Wenig versöhnliche Botschaften
Doch Mnuchin sandte auch in Richtung Deutschland wenig versöhnliche Botschaften. Er forderte Berlin unmissverständlich auf, die deutschen Exportüberschüsse abzubauen. „Nach unserer Ansicht sind exzessiv hohe Exportüberschüsse, genauso wie Exportdefizite, nicht dienlich, um ein freies und faires Handelssystem zu unterstützen“, heißt es in dem Statement.
„Wir wünschen uns vom IWF, dass er deutlich macht, wo Länder mit Überschüssen stärker zur Korrektur beitragen können, um ein faireres weltweites System anzustreben“, argumentierte Mnuchin.

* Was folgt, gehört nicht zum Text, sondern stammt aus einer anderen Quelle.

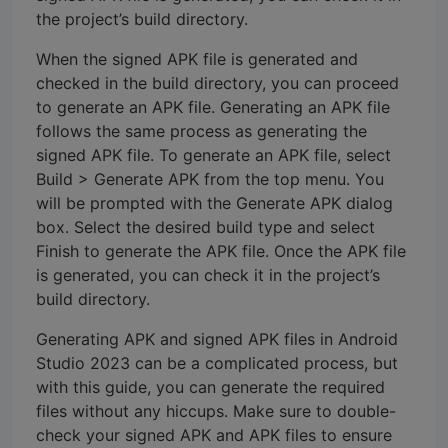
the project’s build directory.
When the signed APK file is generated and
checked in the build directory, you can proceed
to generate an APK file. Generating an APK file
follows the same process as generating the
signed APK file. To generate an APK file, select
Build > Generate APK from the top menu. You
will be prompted with the Generate APK dialog
box. Select the desired build type and select
Finish to generate the APK file. Once the APK file
is generated, you can check it in the project’s
build directory.
Generating APK and signed APK files in Android
Studio 2023 can be a complicated process, but
with this guide, you can generate the required
files without any hiccups. Make sure to double-
check your signed APK and APK files to ensure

Länder mit großen Exportüberschüssen und gleichzeitig geordneten öffentlichen Haushalten hätten eine besondere Verantwortung, zu einer robusteren Weltwirtschaft beizutragen, indem sie entschlossen Wachstum fördern und helfen, die weltweite Balance wiederherzustellen. Deutschland hatte 2016 einen Rekordüberschuss in seiner Handelsbilanz erwirtschaftet. Der Überhang überschreitet deutlich die Grenzen, die von Experten und von der Europäischen Union als gesund angesehen werden. Deutschland müsse die Mittel reinvestieren und damit für Wachstum sorgen, forderte auch IWF-Chefin Christine Lagarde. Auch aus Frankreich kam Kritik.

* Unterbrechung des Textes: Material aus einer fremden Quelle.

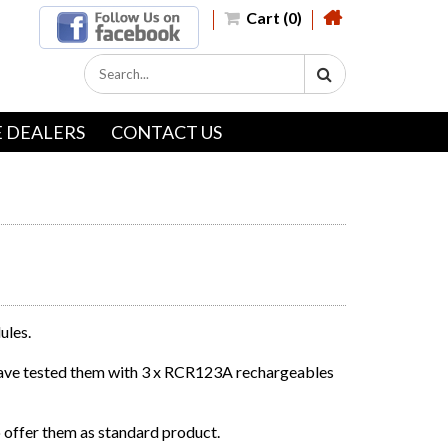
Cart (0)
 DEALERS
CONTACT US
ules.
have tested them with 3 x RCR123A rechargeables
 offer them as standard product.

Schäuble hatte sich um Schadensbegrenzung bemüht. Er hielt sich mit Vorwürfen protektionistischer Tendenzen in Richtung Washington zurück und zeigte sich optimistisch, dass bis zum G20-Gipfel der Staatsund Regierungschefs im Juli in Hamburg eine einvernehmliche Linie in der Handelspolitik erreicht werden könne.
IWF und Weltbank hatten sich bei ihrer Frühjahrstagung mehrmals zu freiem Handel bekannt und Protektionismus, wie er zuletzt in den USA unter Trump verstärkt diskutiert wird, eine Absage erteilt. „Protektionismus ist schlecht für die betroffenen Länder und er ist schlecht für die Weltwirtschaft“, sagte Schäuble.

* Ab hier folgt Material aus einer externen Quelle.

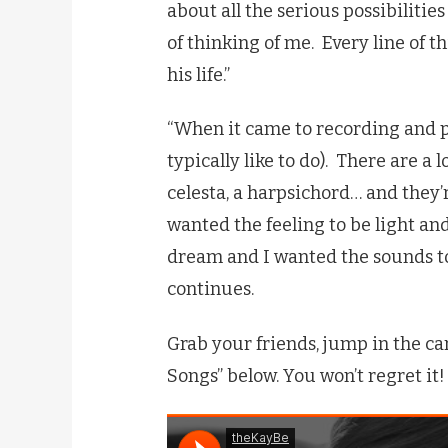
about all the serious possibilitie
of thinking of me. Every line of th
his life.”
“When it came to recording and pr
typically like to do). There are a l
celesta, a harpsichord… and they’
wanted the feeling to be light an
dream and I wanted the sounds to
continues.
Grab your friends, jump in the car
Songs” below. You won’t regret it!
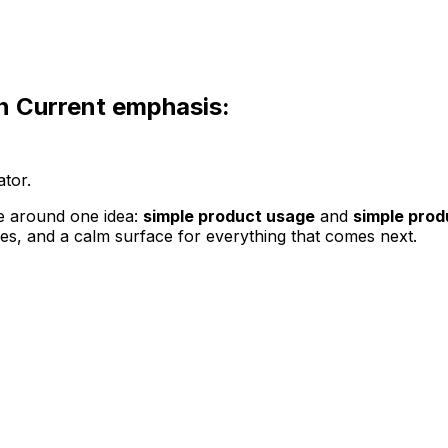
n
Current emphasis:
ator.
e around one idea:
simple product usage
and
simple prod
ces, and a calm surface for everything that comes next.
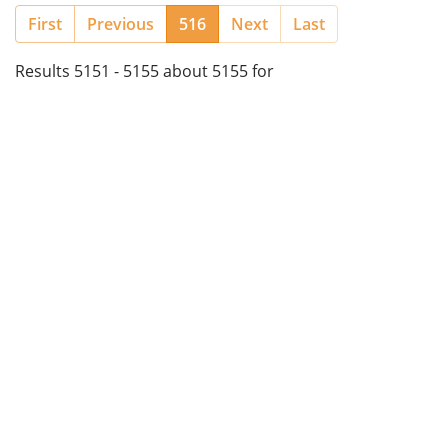
(current)
First
Previous
516
Next
Last
Results 5151 - 5155 about 5155 for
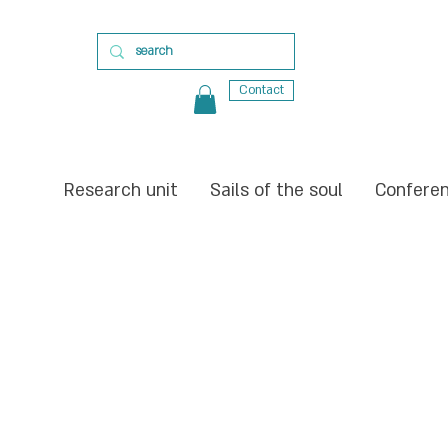
Contact
Research unit
Sails of the soul
Confere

Allerdings wurde in der am Samstag veröffentlichten Abschlusserklärung die erwartete Absage an „jede Art von Protektionismus“, wie sie nach der Herbstsitzung im vergangenen Oktober noch enthalten war, nicht aufgenommen. Auch zum Klimaschutz findet sich keine Passage in dem Papier.
Überschüsse in Athen
IWF-Chefin Lagarde bemühte sich, die Wogen zu glätten. Die beschlossene IWF-Politik enthalte zahlreiche Verweise zum Klimaschutz und sei von allen 189 Mitglieder erstmals einstimmig verabschiedet worden, sagte sie am Samstag. Darin enthalten ist auch ein deutliches Bekenntnis zu einer besseren Verteilung von Wohlstand und einer Unterstützung von Entwicklungsländern. Es gehe darum, die Früchte der Globalisierung besser zu verteilen: Innerhalb der einzelnen Länder, unter den Ländern und über Generationen hinweg. Lagarde war vorgeworfen worden, sich zu stark dem Willen der USA zu beugen. Die sind größter IWF-Anteilseigner.
In der Debatte um finanzielle Hilfe für Griechenland gab es in Washington Bewegung, nachdem die griechische Statistikbehörde in Athen einen Primärüberschuss – das ist der Haushaltsüberschuss ohne die Kosten für den Schuldendienst – für das 2016 von 3,9 Prozent ankündigte. „Das ist deutlich über dem, was wir vorhergesagt haben und deutlich über dem, was alle vorhergesagt haben“, sagte IWF-Europachef Poul Thomsen. Für eine Beteiligung des IWF am neuen Rettungspaket für Griechenland müssten aber noch Gespräche geführt werden.